▶ Task instructions:
In the data below, find each line carrying the string "Quadrupel" and copy it out.

▶ Pixel coordinate grounding data:

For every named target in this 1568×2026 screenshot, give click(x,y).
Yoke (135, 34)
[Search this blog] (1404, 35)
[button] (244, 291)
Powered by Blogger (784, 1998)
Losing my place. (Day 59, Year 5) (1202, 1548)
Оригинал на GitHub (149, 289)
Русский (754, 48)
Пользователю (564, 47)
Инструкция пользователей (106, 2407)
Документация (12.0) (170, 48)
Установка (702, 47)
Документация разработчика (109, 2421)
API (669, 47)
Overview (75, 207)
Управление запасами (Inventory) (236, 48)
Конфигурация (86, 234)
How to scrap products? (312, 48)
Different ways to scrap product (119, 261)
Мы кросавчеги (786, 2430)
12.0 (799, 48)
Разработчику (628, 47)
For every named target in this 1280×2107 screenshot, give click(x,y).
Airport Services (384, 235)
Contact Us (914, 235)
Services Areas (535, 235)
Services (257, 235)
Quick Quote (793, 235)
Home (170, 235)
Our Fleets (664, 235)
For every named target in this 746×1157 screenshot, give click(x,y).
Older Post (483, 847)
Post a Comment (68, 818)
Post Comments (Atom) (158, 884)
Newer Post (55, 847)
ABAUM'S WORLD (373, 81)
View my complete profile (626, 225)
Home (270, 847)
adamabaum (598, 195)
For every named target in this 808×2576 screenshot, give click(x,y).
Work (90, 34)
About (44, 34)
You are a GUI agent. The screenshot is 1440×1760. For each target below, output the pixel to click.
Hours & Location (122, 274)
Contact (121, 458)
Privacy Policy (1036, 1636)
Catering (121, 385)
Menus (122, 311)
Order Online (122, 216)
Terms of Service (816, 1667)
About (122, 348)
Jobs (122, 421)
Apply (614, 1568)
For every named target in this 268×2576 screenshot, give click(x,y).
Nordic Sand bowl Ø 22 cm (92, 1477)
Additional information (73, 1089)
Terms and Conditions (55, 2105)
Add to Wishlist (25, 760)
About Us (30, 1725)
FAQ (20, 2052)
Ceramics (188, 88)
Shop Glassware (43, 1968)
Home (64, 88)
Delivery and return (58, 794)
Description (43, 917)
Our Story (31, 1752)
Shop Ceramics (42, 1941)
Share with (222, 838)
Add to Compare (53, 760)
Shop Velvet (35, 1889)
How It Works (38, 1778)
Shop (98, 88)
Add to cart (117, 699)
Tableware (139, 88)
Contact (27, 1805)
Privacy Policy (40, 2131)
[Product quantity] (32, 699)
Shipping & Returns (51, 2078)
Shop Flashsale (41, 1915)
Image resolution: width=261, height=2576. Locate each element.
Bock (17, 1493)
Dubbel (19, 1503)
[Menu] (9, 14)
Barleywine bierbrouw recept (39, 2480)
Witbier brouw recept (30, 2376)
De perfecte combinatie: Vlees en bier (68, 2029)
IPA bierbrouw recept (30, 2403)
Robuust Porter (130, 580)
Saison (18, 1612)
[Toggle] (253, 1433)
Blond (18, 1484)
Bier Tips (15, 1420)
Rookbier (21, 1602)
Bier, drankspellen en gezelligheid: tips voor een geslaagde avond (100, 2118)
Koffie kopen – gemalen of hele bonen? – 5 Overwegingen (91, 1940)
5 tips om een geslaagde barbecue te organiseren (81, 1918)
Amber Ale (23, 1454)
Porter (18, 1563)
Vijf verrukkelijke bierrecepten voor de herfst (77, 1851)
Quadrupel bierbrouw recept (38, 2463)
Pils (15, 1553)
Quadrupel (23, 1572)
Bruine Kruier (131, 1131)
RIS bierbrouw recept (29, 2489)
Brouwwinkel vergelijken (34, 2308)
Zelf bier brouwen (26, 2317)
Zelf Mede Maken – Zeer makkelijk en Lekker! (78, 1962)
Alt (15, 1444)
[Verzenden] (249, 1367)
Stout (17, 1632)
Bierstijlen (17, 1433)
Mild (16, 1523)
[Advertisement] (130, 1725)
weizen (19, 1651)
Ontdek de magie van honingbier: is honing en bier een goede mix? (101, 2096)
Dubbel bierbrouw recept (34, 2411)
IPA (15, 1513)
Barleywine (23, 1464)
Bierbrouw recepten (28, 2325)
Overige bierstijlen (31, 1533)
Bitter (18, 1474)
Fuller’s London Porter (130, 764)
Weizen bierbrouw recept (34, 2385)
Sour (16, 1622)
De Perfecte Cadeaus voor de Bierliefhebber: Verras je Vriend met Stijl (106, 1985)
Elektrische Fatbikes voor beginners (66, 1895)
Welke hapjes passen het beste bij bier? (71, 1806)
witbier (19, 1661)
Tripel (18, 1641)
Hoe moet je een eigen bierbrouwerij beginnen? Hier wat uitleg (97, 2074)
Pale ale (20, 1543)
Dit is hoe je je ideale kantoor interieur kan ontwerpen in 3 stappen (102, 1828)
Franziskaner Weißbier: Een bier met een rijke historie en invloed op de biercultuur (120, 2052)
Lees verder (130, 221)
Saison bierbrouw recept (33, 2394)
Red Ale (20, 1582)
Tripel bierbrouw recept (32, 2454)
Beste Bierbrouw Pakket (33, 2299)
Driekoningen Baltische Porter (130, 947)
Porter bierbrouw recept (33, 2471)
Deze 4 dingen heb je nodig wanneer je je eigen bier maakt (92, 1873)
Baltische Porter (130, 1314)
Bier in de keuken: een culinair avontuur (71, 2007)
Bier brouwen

▶ Reply:
Quadrupel bierbrouw recept (38, 2463)
Quadrupel (23, 1572)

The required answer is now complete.